Reputation: 35
There is a column in a table which can store up to 4000 characters. So for a given row, we need to write a query to display count of corresponding each distinct word in the sentence.
For e.g. the column has "Jack and Jill went up a hill. Jack came tumbling down"
Output :
<Word> - <Count>
Jack - 2
Jill - 1
hill - 1
and - 1
a - 1
came - 1 ... and so on
Upvotes: 0
Views: 674
Reputation: 60462
Since you tagged Teradata
you can use STRTOK_SPLIT_TO_TABLE
for the tokenizing part. Just add more characters to the separators list:
with cte as
(select
1 as keycol,
'Jack and Jill went up a hill. Jack came tumbling down' as col)
select keycol, token, count(*) as cnt
FROM TABLE (STRTOK_SPLIT_TO_TABLE(cte.keycol, cte.col,
' .,;:-?!()''"') -- list of separators
RETURNS (keycol INTEGER,
tokennum INTEGER,
token VARCHAR(100) CHARACTER SET UNICODE)
) AS d
group by 1,2
order by 1, cnt desc
But counting words might be much more complicated, as it usually includes tokenizing, stemming and stop words.
Upvotes: 1
Reputation: 17920
First , convert the words into rows and then group it.

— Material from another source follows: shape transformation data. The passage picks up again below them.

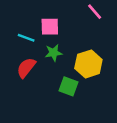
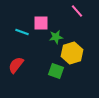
green star: (54, 53) -> (56, 37), moved
red semicircle: (26, 68) -> (16, 65), moved

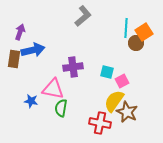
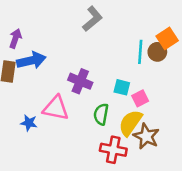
cyan line: (126, 28) -> (140, 52), moved
purple cross: (73, 67) -> (80, 81), turned 30
green semicircle: (61, 108) -> (101, 114), moved

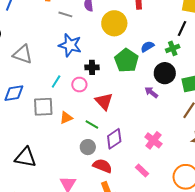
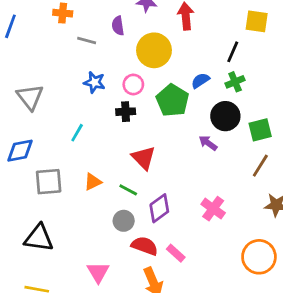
black line: (182, 29) -> (233, 52), moved
blue star: (70, 45) -> (94, 82), size x0.7
gray triangle: (23, 54) -> (30, 97), turned 35
pink circle: (79, 85) -> (133, 85), moved
gray square: (43, 107) -> (49, 182), moved
pink rectangle: (142, 170) -> (176, 253), moved

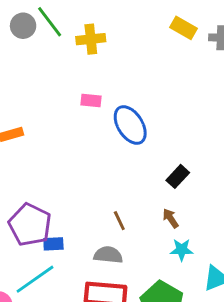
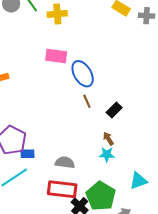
pink rectangle: (91, 100) -> (56, 56), size x1.5
brown line: (119, 221) -> (87, 101), moved
cyan star: (182, 250) -> (107, 154), moved

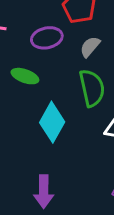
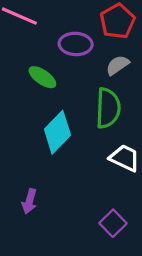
purple arrow: (44, 192) -> (29, 201), size x0.7

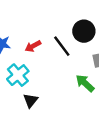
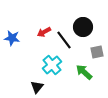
red arrow: (33, 46) -> (44, 32), moved
cyan cross: (18, 75) -> (52, 65), moved

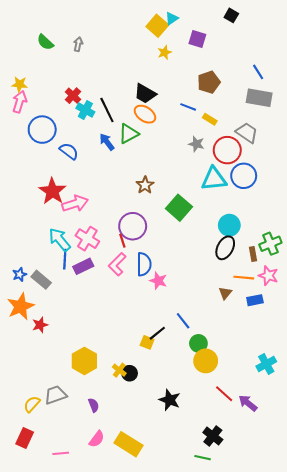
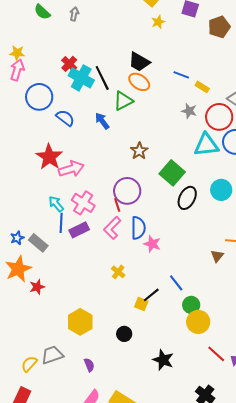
brown pentagon: (209, 82) -> (219, 27), moved
cyan cross: (85, 110) -> (81, 78), size x1.4
blue arrow: (107, 142) -> (102, 121), moved
cyan arrow: (60, 240) -> (56, 204), size x0.7
black ellipse: (225, 248) -> (187, 198), moved
yellow cross: (119, 370) -> (118, 272), moved

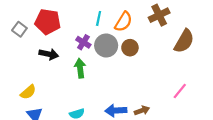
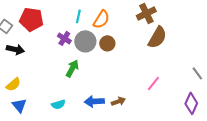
brown cross: (159, 15) -> (146, 13), moved
black arrow: (49, 54) -> (15, 49), moved
green arrow: (80, 68) -> (72, 68), moved, turned 36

In this query, we use a basic concept of row generation using CONNECT BY
.
For Example:
select level from dual CONNECT BY level <= 10;
The above query would generate 10 rows.(Hierarchical Level query).
Based on this simple logic, now we have to count the number of spaces here, and generate that many rows.REGEXP_COUNT(str,'[^ ]+')
would give the number of spaces in the sentence.
And using the level, extract a word from the sentence in each row. REGEXP_SUBSTR(str,'[^ ]+',1,level)
would do this.
You can play around with this query to handle other scenarios. Good Luck.
with tokenised_rows(str) as(
SELECT REGEXP_SUBSTR('Jack and Jill went up a hill. Jack came tumbling down','[^ ]+',1,LEVEL)
FROM dual
CONNECT BY level <= REGEXP_COUNT('Jack and Jill went up a hill. Jack came tumbling down','[^ ]+')
)
select str,count(1) from tokenised_rows
group by str;
Upvotes: 0